═════ Input
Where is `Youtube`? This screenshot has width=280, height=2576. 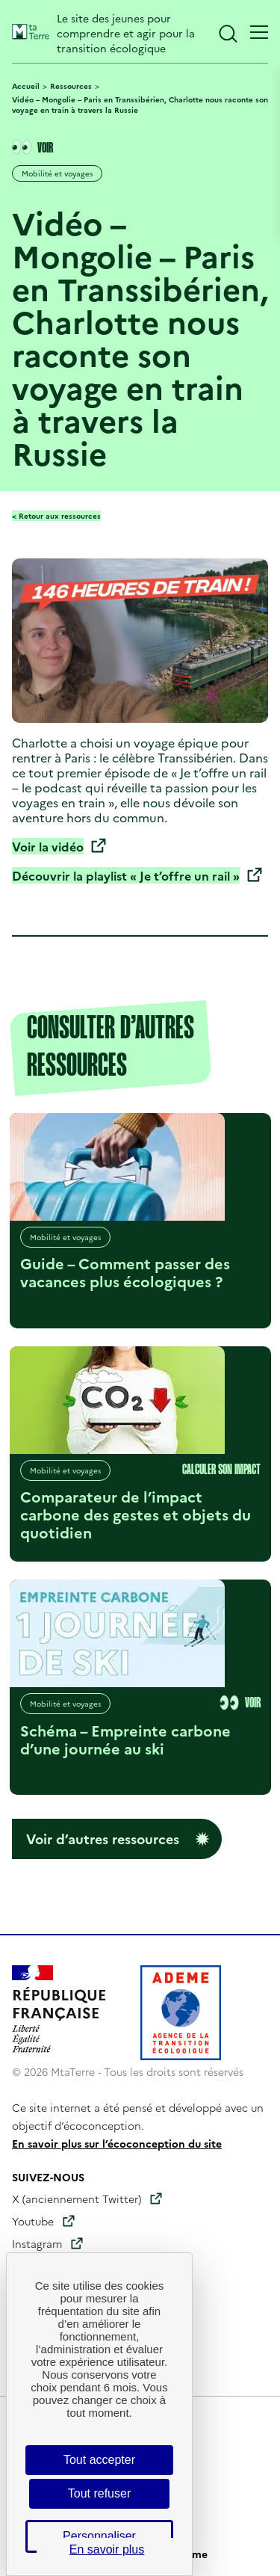
Youtube is located at coordinates (33, 2220).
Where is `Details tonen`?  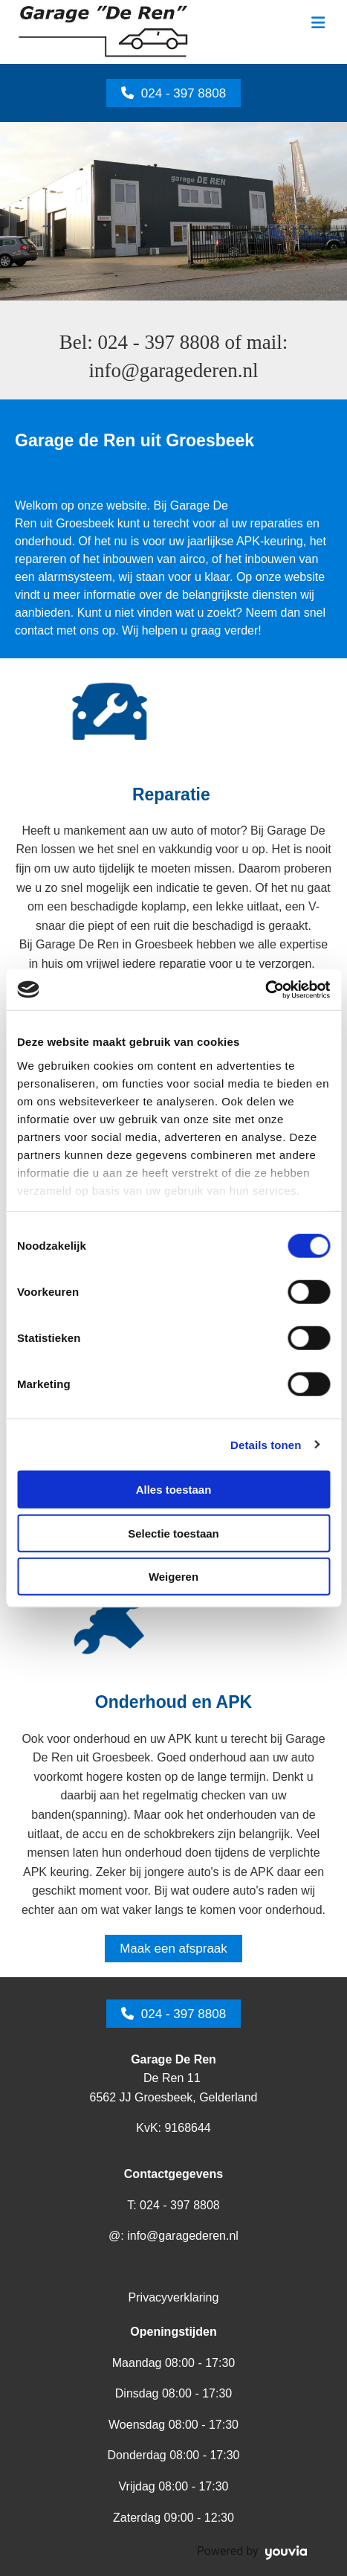
Details tonen is located at coordinates (265, 1444).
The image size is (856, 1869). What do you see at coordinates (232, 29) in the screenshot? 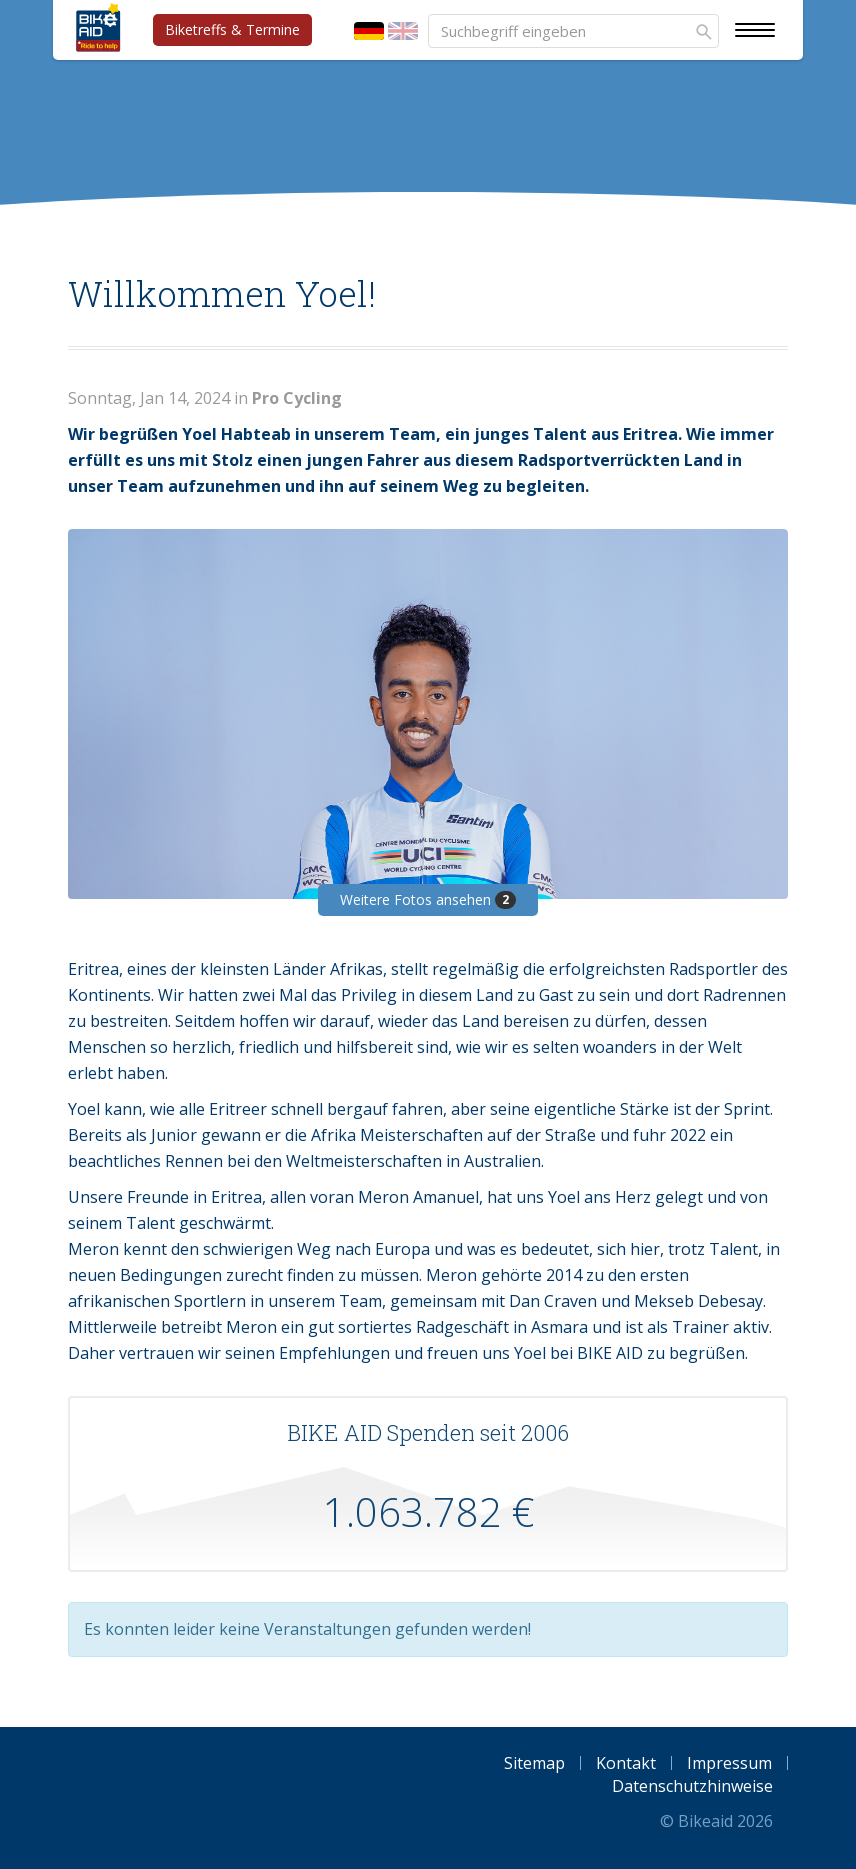
I see `Biketreffs & Termine` at bounding box center [232, 29].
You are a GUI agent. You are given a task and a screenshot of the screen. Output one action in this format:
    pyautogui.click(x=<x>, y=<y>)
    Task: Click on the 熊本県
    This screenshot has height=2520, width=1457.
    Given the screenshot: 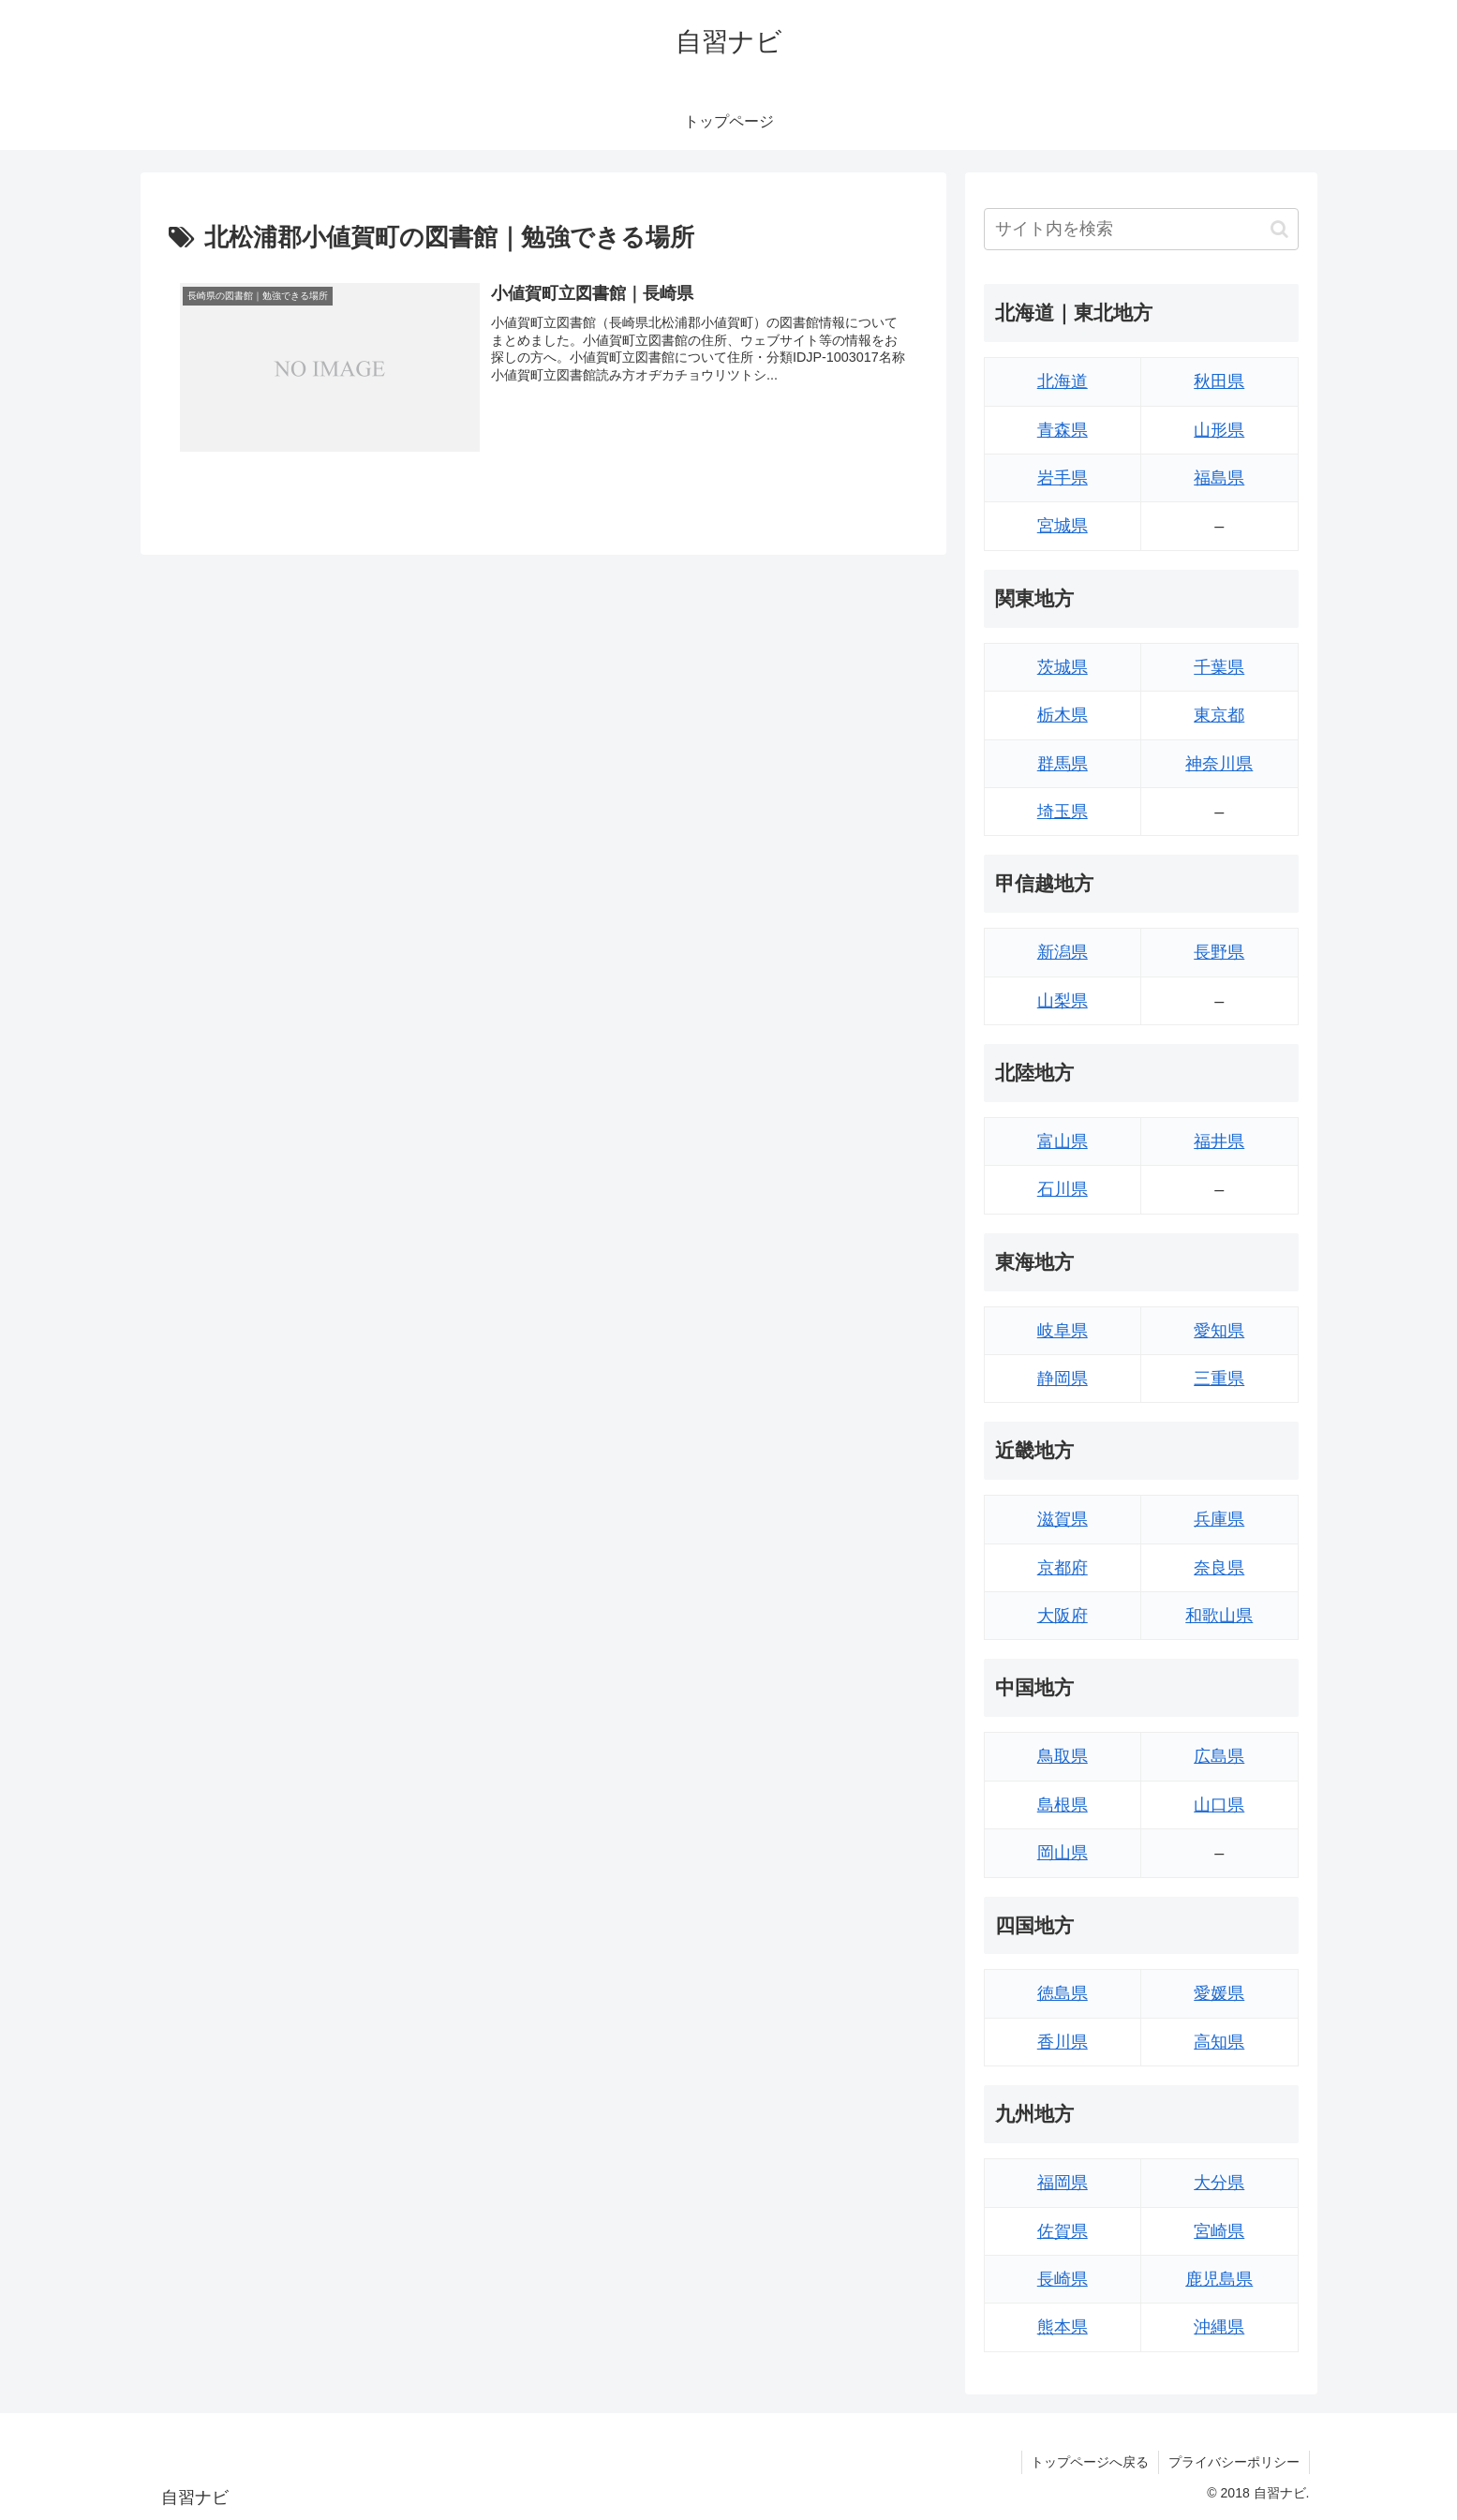 What is the action you would take?
    pyautogui.click(x=1062, y=2327)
══════════
§ Work required: With pictures excluded, reproduce exactly the lines above from the one containing "The image size" down to the one containing "pyautogui.click(x=<x>, y=<y>)", those two included.

§ Result of the task:
The image size is (856, 1869). What do you see at coordinates (232, 29) in the screenshot? 
I see `Biketreffs & Termine` at bounding box center [232, 29].
You are a GUI agent. You are given a task and a screenshot of the screen. Output one action in this format:
    pyautogui.click(x=<x>, y=<y>)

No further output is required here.